Ini bukan sekadar retorika. Paulus benar-benar berada dalam ancaman kematian karena imannya saat menulis surat ini. Namun, yang luar biasa adalah sikapnya yang tetap penuh dengan sukacita, meskipun ia mungkin menghadapi kemartiran.

2. "Aku bersukacita dan aku bersukacita dengan kamu sekalian" (Filipi 2:17b)

Terlepas dari kemungkinan kematian yang ia hadapi, Paulus menyatakan bahwa ia "bersukacita" dan bahkan bersukacita bersama jemaat Filipi. Sukacita ini bukanlah sukacita yang dangkal, melainkan sukacita yang datang dari keyakinan bahwa apa yang ia lakukan adalah untuk kemuliaan Allah dan kebaikan jemaat.

Paulus melihat penderitaan dan pengorbanannya sebagai bagian dari ibadah kepada Allah. Sukacita yang ia rasakan bukan didasarkan pada situasi yang nyaman atau bebas dari kesulitan, tetapi dari kesadaran bahwa ia sedang mengikuti jejak Kristus dan memberikan hidupnya sebagai persembahan yang hidup kepada Allah.

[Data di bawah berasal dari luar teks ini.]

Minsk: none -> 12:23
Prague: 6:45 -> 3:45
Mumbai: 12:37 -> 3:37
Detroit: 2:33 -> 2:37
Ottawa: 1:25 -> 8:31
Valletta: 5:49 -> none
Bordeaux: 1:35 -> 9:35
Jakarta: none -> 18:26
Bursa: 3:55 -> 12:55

3. "Dan kamu juga harus bersukacita demikian dan bersukacitalah dengan aku" (Filipi 2:18)

Paulus tidak hanya berbicara tentang sukacita yang ia alami sendiri, tetapi ia juga mendorong jemaat Filipi untuk turut bersukacita dengan cara yang sama. Ini adalah panggilan bagi jemaat untuk memiliki perspektif yang sama dalam menghadapi penderitaan dan pengorbanan. Paulus ingin mereka memahami bahwa penderitaan dan pengorbanan dalam pelayanan bukanlah beban yang harus dihindari, tetapi kesempatan untuk memuliakan Allah dan bersukacita di Dalam-Nya.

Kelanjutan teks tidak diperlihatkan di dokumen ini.